The idea is that the system generates a symmetric key for an user and this key will be used for encrypting and decrypting the files inside the safe. This key will only be generated once for the user and as soon as he downloads it, it will be deleted from the server. If the user wants to see what is inside the safe or wants to put a new file inside, he will have to provide this key. As all files would be encrypted at rest, this should keep us safe in case someone gets access to these files on the server. Plus, if someone manages to steal a users account and password, they still wouldn't be able to see the files unless they also managed to steal the key.

The objective is to really transfer the responsibility of keeping this key safe to the user. We are aware if he loses this key he will never be able to retrieve what stores in the safe again. The idea is to make us less accountable for what he is storing in the safe and to show that not even we, the creators of the web app, have access to his data.

So, summary: disclosure is important. We want to let the user encrypt files and protect them from ourselves and from potential intruders, even if the user's username and password leaks. Letting the user be responsible for his key should make us less accountable.

Is it a terrible idea to let the user be responsible for his encrypted data?

  • I think there could be an option, to either keep the original file for recovery, or to agree that the key is not stored for recovery, but he could use e.g. google drive to backup it, if he trust it, in some easy way, and this could be kept secret, if he has this backup or not, because it's a separate company, and requires another password or something. It could be Chinese based business for example, so I dont think they would ever handle it to the western police. Commented Jul 10, 2012 at 8:16
  • Terrible how? Are you asking if there are security vulnerabilities caused by the user holding the key instead of you? Commented Jul 10, 2012 at 8:45
  • @GrahamHill yes. I mean, I understand the user also has to take precautions. But in comparison to the app storing all symmetric keys, making the key not available (because the user has them) even if someone hacks the server is safer, right?
    – Bhaskara
    Commented Jul 10, 2012 at 12:19

1 Answer 1


Given the alternative scenario, where you store the key, in order to ensure privacy you need to authenticate the user - so effectively the users password becomes a surrogate for the key.

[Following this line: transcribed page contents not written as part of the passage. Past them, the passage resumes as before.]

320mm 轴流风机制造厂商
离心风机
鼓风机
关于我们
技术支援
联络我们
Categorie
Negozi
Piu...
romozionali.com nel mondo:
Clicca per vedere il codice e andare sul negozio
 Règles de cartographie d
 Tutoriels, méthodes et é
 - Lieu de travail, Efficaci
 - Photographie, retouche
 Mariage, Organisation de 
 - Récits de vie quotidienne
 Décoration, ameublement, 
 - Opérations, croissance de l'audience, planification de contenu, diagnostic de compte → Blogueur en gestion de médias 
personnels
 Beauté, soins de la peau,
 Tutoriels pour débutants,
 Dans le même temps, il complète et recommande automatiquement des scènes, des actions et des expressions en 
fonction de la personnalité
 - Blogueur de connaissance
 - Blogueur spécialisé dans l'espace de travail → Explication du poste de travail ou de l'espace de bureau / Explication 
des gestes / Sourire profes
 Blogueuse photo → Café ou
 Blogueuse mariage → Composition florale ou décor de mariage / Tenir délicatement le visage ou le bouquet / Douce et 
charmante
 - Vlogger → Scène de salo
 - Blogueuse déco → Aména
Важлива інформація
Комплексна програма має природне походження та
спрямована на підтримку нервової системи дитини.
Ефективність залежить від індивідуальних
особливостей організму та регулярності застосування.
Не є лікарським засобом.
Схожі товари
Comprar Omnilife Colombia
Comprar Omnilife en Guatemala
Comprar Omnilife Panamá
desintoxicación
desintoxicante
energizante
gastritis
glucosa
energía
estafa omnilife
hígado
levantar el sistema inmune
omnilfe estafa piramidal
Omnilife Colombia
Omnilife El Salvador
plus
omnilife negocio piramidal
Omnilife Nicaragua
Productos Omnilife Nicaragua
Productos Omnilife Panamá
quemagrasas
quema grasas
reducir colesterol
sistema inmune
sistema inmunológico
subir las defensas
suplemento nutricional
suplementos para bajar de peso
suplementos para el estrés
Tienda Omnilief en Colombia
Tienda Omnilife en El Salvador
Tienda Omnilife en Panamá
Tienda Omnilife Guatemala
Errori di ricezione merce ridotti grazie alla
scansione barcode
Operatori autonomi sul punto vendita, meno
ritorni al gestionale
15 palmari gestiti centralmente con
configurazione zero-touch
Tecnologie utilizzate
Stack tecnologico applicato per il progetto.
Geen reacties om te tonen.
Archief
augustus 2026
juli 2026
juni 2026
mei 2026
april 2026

It's quite possible to implement the key generation and encryption / decryption on the browser - which avoids a potential disclosure of the key in transmission / on your server. This also solves the problem of disclosure requests - working out what third parties are actually able to demand disclosure can be a bit of a problem. On the other hand, there is some value in providing a service where managed disclosure is part of the offering (e.g. individual accounts are set up as part of a group - e.g. a corporate entity - and the corporate entity can establish formal criteria under which the information can be disclosed to another member of the group).

i.e. whether its a bad idea depends on the business model.

  • ah I hadn't thought about that! Is it ok to generate the key, encrypt and decrypt using javascript? can you elaborate a bit on the business model? thanks for the great answer!